L’Obeya1  est une démarche éprouvée qui facilite le travail en équipe et l’alignement des activités autour de sept panneaux pour livrer des produits informatiques ou manufacturiers. L’une des principales raisons de son succès réside dans l’accélération de la résolution régulière de bons problèmes en décloisonnant les équipes et aussi dans le support du management. L’objet de cet article est de décrire le rôle essentiel du premier panneau de l’Obeya, dont l’utilisation est trop souvent négligée : la vision. Il explique trois éléments de la vision :

  • La manière de l’élaborer
  • Son appropriation
  • La coordination et le pilotage

Illustrés par quatre exemples, boucle de feedback après l'épreuve du terrain. Il constitue le premier d’une série d’articles consacrés à la pratique de l’Obeya.

 

Comment élaborer la Vision ? Du « Check » au « Plan ».

Pour définir la vision, la direction de l’entreprise Lean se demande généralement :
« Quels problèmes voulons-nous résoudre sur un horizon de trois à cinq ans ?  Que voulons-nous changer pour être encore plus compétitifs ? »

A l’issue de chaque cycle annuel, le manager commence par vérifier si les objectifs stratégiques de l’année précédente sont atteints.  Aussi étrange soit-il, le « Check » du PDCA2 (fig.1, ❶), fondement de l’amélioration continue, constitue le point de départ du futur. La roue du PDCA tourne sans fin.

En s’appuyant, par exemple, sur l’analyse de SWOT3, le manager se demande alors : « quelles sont nos faiblesses ? Quelles sont les menaces ? Quelles sont nos opportunités ?» sans oublier de se référer aussi à ses forces.

Dans sa quête perpétuelle de Kaizen4, le décideur Lean, aguerri au Hansei5(fig.1,❷), réfléchit ensuite profondément à ses activités, aux écueils antérieurs et en tire les enseignements. Le Hansei est une attitude couramment adoptée dans la culture japonaise. Cette pratique s’inscrit aussi dans la phase rétrospective « Act » du PDCA afin d’éviter qu’un problème ne réapparaisse. Comme présentée dans la troisième partie (fig.5) de cet article, la boucle d’apprentissage « bottom-up » du Hoshin Kanri6 permet alors aux collaborateurs de soumettre leurs idées d’amélioration et de voir certaines d’entre elles alimenter les objectifs et parfois même la vision de l’entreprise (fig.1,❸).

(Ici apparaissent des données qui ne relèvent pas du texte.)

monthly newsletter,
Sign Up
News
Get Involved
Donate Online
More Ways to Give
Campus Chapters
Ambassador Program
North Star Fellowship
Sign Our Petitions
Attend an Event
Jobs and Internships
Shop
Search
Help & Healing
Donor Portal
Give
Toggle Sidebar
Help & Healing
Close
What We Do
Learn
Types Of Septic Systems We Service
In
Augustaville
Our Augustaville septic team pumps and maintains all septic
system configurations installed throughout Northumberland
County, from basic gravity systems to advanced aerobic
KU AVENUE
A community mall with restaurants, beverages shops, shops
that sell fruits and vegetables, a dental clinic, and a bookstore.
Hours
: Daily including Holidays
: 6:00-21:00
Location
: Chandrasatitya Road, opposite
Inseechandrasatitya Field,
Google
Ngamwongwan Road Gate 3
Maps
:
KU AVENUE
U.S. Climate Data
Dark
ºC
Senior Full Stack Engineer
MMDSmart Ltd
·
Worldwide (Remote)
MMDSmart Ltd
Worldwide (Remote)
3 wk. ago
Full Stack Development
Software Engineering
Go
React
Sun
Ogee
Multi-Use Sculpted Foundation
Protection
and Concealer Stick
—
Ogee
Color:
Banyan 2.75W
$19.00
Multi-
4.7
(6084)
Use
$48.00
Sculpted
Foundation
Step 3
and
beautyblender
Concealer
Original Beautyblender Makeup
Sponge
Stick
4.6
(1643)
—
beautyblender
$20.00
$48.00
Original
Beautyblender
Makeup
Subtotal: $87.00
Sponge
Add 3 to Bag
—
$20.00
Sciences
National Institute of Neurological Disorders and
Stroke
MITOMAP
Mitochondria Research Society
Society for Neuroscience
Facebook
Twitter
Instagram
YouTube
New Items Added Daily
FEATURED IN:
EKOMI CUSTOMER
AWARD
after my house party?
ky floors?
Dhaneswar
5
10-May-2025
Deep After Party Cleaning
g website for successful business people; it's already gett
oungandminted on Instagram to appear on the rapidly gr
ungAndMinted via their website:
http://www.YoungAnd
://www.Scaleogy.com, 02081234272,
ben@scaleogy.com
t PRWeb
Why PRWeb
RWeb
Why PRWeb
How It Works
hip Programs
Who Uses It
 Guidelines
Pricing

Exemple #1 :Comment la Vision et les challenges IT Europe et Afrique chez TFS7 se créent chaque année en deux jours ? 

En 2007, Edmond participe à son premier « workshop IT » de deux jours réunissant les directeurs des SI d’Europe et d’Afrique de TFS. L’objectif se résume ainsi : « Effective IT and Business Alignment -Execution : IT contribution to TFSC’s 8 strategic objectives ». La vision, c’est l’idéal et les challenges en donnent la mesure.

L’agenda mentionne : « it is quite clear that there is an increased focus on IT throughout Toyota, not just TFS. This provides us with a tremendous opportunity to work together to find even more effective ways of delivering business solutions that will make a real difference. ». L’IT joue un rôle croissant dans la réussite des objectifs stratégiques d’une entreprise. Il est conseillé d’explorer plusieurs alternatives et de mettre la priorité la plus haute sur les axes stratégiques IT qui réduisent le plus l’écart avec les objectifs stratégiques.

Vingt-et-une présentations et cinq ateliers se succèdent pour établir la vision de TFS pour l’année. A titre d’exemple, l’un des groupes réfléchit à : «que livrera l’IT à la trésorerie en respect des huit objectifs stratégiques de TFS?».

Globalement, c’est le standard décrit ci-dessus (fig.1) qui est appliqué pour décliner la vision en objectifs stratégiques IT sur chaque entité de TFS. L’important pour une équipe est de travailler ensemble dans la même direction.

La ligne directrice est : « challenge, speed and unity of purpose » ! Cela ne vous rappelle rien ? Ce sont quelques-unes des valeurs profondes du Toyota Way.

 

Comment les équipes s’approprient-elles les challenges ? S’engager dans la voie du « Do » du PDCA par l’Obeya

 

Le management visuel se situe au niveau des fondations de la maison TPS8 et son utilisation permet de couvrir toutes les sections de celle-ci.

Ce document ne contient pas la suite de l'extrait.